• Aim of the task: Check each line of the entries for "Осветление" and report the ones that have it.

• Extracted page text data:
▼

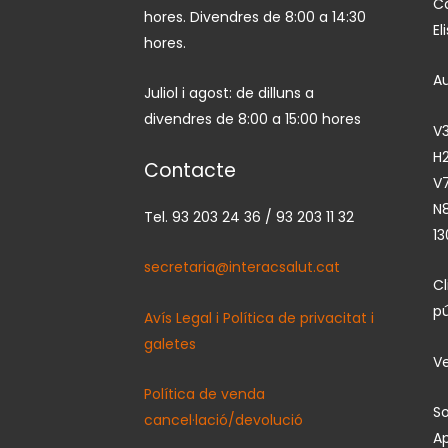
Ca
hores. Divendres de 8:00 a 14:30
El
hores.
A
Juliol i agost: de dilluns a
divendres de 8:00 a 15:00 hores
V3
H2
Contacte
V7
N
Tel. 93 203 24 36 / 93 203 11 32
13
secretaria@interacsalut.cat
C
pú
Avís Legal i Política de privacitat i
galetes
Ve
Política de venda
So
cancel·lació/devolució
Ap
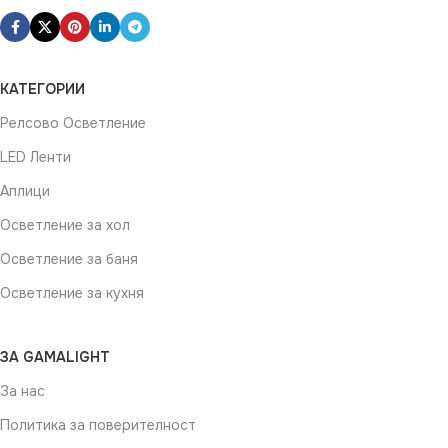
КАТЕГОРИИ
Релсово Осветление
LED Ленти
Аплици
Осветление за хол
Осветление за баня
Осветление за кухня
ЗА GAMALIGHT
За нас
Политика за поверителност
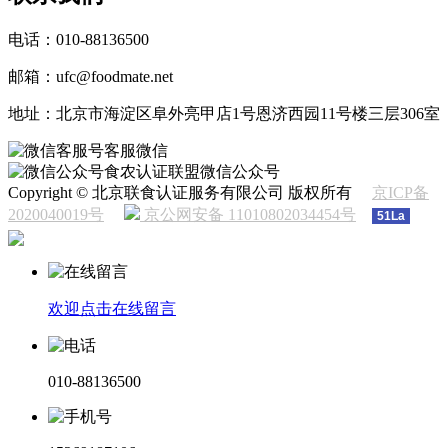
电话：010-88136500
邮箱：ufc@foodmate.net
地址：北京市海淀区阜外亮甲店1号恩济西园11号楼三层306室
客服微信
食农认证联盟微信公众号
Copyright © 北京联食认证服务有限公司 版权所有
京ICP备
2020040019号
京公网安备 11010802034454号
51La
欢迎点击在线留言
010-88136500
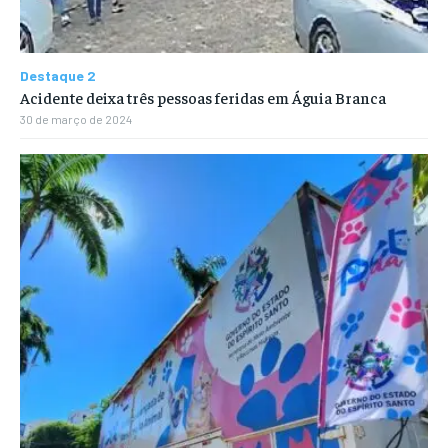
Destaque 2
Acidente deixa três pessoas feridas em Águia Branca
30 de março de 2024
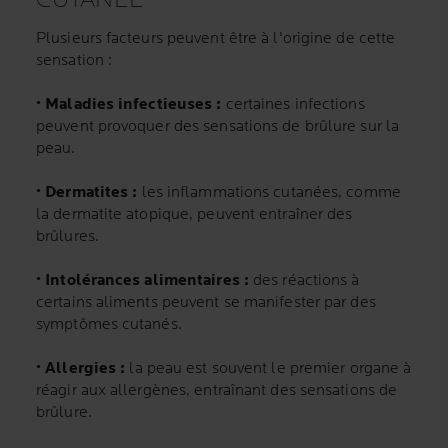
Plusieurs facteurs peuvent être à l'origine de cette
sensation :
• Maladies infectieuses :
certaines infections
peuvent provoquer des sensations de brûlure sur la
peau.
• Dermatites :
les inflammations cutanées, comme
la dermatite atopique, peuvent entraîner des
brûlures.
• Intolérances alimentaires :
des réactions à
certains aliments peuvent se manifester par des
symptômes cutanés.
• Allergies :
la peau est souvent le premier organe à
réagir aux allergènes, entraînant des sensations de
brûlure.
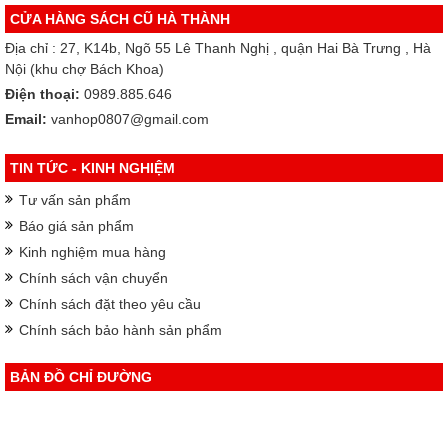
CỬA HÀNG SÁCH CŨ HÀ THÀNH
Địa chỉ : 27, K14b, Ngõ 55 Lê Thanh Nghị , quận Hai Bà Trưng , Hà
Nội (khu chợ Bách Khoa)
Điện thoại:
0989.885.646
Email:
vanhop0807@gmail.com
TIN TỨC - KINH NGHIỆM
Tư vấn sản phẩm
Báo giá sản phẩm
Kinh nghiệm mua hàng
Chính sách vận chuyển
Chính sách đặt theo yêu cầu
Chính sách bảo hành sản phẩm
BẢN ĐỒ CHỈ ĐƯỜNG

▲

• Result below:
Релсово Осветление
Осветление за хол
Осветление за баня
Осветление за кухня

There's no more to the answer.